▶ _Exercise data_:
#####

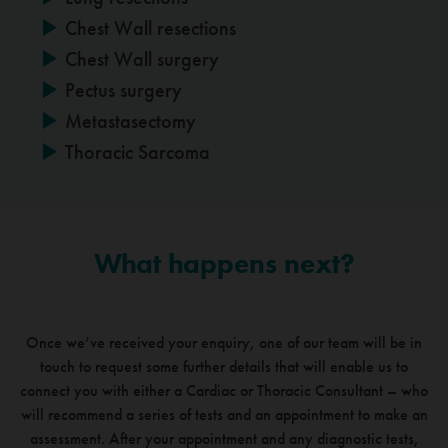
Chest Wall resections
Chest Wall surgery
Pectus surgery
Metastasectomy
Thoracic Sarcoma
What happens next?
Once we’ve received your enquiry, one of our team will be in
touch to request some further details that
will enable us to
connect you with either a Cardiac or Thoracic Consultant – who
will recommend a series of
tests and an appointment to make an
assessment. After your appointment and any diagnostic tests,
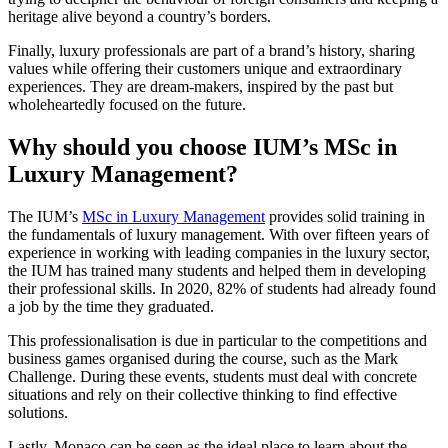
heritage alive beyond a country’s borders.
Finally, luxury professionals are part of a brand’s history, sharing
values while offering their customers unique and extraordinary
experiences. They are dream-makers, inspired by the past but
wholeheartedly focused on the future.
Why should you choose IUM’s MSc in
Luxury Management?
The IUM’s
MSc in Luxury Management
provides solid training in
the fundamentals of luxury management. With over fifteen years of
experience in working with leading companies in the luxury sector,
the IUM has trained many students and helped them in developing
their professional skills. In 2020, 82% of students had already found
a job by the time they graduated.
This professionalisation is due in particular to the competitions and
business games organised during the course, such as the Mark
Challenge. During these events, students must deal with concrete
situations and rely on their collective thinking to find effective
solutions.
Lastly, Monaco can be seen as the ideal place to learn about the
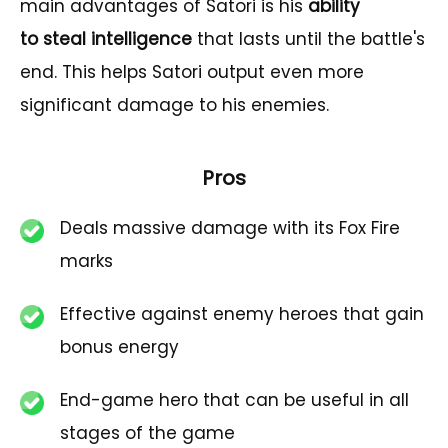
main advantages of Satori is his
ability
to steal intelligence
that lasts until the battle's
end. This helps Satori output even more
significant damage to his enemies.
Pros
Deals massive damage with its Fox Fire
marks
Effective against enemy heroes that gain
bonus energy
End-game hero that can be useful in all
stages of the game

#####

Take the line with "Challenge. During these" and each line after it through the end of the material above, and reproduce them exactly, both ends included, without pictures.

Challenge. During these events, students must deal with concrete
situations and rely on their collective thinking to find effective
solutions.
Lastly, Monaco can be seen as the ideal place to learn about the
main advantages of Satori is his
ability
to steal intelligence
that lasts until the battle's
end. This helps Satori output even more
significant damage to his enemies.
Pros
Deals massive damage with its Fox Fire
marks
Effective against enemy heroes that gain
bonus energy
End-game hero that can be useful in all
stages of the game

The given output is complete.